Are Java 8 streams similar to RxJava observables?
Java 8 stream definition:
Classes in the new java.util.stream package provide a Stream API to
support functional-style operations on streams of elements.
Short answer
All sequence/stream processing libs are offering very similar API for pipeline building. The differences are in API for handling multi-threading and composition of pipelines.
Long answer
RxJava is quite different from Stream. Of all JDK things, the closest to rx.Observable is perhaps java.util.stream.Collector Stream + CompletableFuture combo (which comes at a cost of dealing with extra monad layer, i. e. having to handle conversion between Stream<CompletableFuture<T>> and CompletableFuture<Stream<T>>).
There are significant differences between Observable and Stream:
Streams are pull-based, Observables are push-based. This may sound too abstract, but it has significant consequences that are very concrete.
Stream can only be used once, Observable can be subscribed to many times.
Stream#parallel() splits sequence into partitions, Observable#subscribeOn() and Observable#observeOn() do not; it is tricky to emulate Stream#parallel() behavior with Observable, it once had .parallel() method but this method caused so much confusion that .parallel() support was moved to separate repository: ReactiveX/RxJavaParallel: Experimental Parallel Extensions for RxJava. More details are in another answer.
Stream#parallel() does not allow to specify a thread pool to use, unlike most of RxJava methods accepting optional Scheduler. Since all stream instances in a JVM use the same fork-join pool, adding .parallel() can accidentally affect the behaviour in another module of your program.
Streams are lacking time-related operations like Observable#interval(), Observable#window() and many others; this is mostly because Streams are pull-based, and upstream has no control on when to emit next element downstream.
Streams offer restricted set of operations in comparison with RxJava. E.g. Streams are lacking cut-off operations (takeWhile(), takeUntil()); workaround using Stream#anyMatch() is limited: it is terminal operation, so you can't use it more than once per stream
As of JDK 8, there's no Stream#zip() operation, which is quite useful sometimes.

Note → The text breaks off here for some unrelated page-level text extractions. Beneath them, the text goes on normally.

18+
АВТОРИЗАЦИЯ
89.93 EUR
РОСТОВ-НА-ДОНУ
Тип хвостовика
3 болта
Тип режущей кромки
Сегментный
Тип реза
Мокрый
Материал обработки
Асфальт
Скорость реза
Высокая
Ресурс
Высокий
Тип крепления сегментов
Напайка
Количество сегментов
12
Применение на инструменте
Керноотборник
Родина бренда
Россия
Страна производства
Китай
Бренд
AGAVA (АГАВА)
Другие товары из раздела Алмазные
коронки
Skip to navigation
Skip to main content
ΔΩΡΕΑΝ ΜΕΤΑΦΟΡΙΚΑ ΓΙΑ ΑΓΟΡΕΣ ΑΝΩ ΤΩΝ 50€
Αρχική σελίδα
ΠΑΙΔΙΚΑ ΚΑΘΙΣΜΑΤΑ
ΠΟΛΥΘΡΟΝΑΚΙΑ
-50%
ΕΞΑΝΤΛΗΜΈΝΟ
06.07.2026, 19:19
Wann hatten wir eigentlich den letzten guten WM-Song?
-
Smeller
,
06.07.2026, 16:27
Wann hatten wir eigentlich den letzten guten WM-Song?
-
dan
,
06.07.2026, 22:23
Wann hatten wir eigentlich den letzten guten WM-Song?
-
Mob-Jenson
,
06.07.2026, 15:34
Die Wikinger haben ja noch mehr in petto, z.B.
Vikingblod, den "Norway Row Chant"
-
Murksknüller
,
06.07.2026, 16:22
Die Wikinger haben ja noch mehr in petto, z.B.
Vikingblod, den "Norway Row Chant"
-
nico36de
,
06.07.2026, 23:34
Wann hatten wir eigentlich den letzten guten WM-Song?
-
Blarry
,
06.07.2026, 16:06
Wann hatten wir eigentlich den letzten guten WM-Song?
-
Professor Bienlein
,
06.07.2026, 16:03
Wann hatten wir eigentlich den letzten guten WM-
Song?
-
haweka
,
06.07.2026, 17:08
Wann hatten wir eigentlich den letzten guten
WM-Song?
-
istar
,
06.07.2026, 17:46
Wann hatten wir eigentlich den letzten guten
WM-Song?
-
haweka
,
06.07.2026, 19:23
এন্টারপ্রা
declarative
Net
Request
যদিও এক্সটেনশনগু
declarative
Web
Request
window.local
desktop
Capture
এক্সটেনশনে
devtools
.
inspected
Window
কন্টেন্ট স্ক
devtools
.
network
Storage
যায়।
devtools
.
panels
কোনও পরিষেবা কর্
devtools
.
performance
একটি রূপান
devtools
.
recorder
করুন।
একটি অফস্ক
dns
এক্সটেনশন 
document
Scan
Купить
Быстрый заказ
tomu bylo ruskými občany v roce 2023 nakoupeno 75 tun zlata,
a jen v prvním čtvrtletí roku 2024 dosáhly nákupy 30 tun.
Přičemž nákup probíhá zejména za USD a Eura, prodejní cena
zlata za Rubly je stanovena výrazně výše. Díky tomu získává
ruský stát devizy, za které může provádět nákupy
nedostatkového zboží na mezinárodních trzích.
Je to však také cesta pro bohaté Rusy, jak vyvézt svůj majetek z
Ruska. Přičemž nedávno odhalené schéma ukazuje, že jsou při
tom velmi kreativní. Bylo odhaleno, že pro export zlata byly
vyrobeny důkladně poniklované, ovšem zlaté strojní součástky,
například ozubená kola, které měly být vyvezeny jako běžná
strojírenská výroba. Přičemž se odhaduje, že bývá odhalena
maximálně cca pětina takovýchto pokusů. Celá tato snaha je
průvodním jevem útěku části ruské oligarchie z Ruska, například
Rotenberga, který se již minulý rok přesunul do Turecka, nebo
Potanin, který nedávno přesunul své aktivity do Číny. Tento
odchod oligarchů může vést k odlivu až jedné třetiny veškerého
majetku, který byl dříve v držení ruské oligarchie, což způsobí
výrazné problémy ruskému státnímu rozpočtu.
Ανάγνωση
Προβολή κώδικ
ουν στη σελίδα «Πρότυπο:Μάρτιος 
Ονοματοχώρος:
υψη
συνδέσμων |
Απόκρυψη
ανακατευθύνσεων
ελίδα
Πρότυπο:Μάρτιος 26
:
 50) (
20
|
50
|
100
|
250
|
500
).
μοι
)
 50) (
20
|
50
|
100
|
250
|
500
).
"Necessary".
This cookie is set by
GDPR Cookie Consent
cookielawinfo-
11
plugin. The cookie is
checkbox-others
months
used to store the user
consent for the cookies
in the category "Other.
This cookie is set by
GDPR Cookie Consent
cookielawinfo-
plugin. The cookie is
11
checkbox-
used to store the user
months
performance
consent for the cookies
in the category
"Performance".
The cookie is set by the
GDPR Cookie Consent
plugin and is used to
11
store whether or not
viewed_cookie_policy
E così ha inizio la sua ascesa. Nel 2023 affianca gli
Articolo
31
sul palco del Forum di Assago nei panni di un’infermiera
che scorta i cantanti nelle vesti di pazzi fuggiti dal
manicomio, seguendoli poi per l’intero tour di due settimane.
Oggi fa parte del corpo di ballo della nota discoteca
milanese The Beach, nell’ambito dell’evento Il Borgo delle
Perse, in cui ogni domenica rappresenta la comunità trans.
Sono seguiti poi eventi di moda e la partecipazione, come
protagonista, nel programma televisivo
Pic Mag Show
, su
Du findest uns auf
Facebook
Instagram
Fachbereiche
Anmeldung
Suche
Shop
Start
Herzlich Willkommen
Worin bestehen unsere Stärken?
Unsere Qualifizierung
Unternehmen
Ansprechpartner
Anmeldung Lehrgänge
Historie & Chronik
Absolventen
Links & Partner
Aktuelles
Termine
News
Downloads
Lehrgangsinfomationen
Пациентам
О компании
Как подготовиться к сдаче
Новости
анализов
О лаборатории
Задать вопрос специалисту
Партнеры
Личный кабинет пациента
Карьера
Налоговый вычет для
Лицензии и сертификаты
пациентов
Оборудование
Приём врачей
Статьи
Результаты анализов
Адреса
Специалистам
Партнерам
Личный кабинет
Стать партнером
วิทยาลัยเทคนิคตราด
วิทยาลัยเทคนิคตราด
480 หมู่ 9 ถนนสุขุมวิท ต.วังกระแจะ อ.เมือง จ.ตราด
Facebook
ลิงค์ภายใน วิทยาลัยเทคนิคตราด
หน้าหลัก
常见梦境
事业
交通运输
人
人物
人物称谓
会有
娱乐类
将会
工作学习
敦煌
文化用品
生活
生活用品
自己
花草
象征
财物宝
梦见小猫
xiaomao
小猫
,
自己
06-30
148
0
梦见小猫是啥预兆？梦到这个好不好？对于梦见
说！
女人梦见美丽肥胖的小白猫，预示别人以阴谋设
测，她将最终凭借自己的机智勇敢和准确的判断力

Streams are hard to construct by yourself, Observable can be constructed by many ways EDIT: As noted in comments, there are ways to construct Stream. However, since there's no non-terminal short-circuiting, you can't e. g. easily generate Stream of lines in file (JDK provides Files#lines() and BufferedReader#lines() out of the box though, and other similar scenarios can be managed by constructing Stream from Iterator).
Observable offers resource management facility (Observable#using()); you can wrap IO stream or mutex with it and be sure that the user will not forget to free the resource - it will be disposed automatically on subscription termination; Stream has onClose(Runnable) method, but you have to call it manually or via try-with-resources. E. g. you have to keep in mind that Files#lines() must be enclosed in try-with-resources block.
Observables are synchronized all the way through (I didn't actually check whether the same is true for Streams). This spares you from thinking whether basic operations are thread-safe (the answer is always 'yes', unless there's a bug), but the concurrency-related overhead will be there, no matter if your code need it or not.
Round-up
RxJava differs from Streams significantly. Real RxJava alternatives are other implementations of ReactiveStreams, e. g. relevant part of Akka.
Update
There's trick to use non-default fork-join pool for Stream#parallel, see Custom thread pool in Java 8 parallel stream.
Update
All of the above is based on the experience with RxJava 1.x. Now that RxJava 2.x is here, this answer may be out-of-date.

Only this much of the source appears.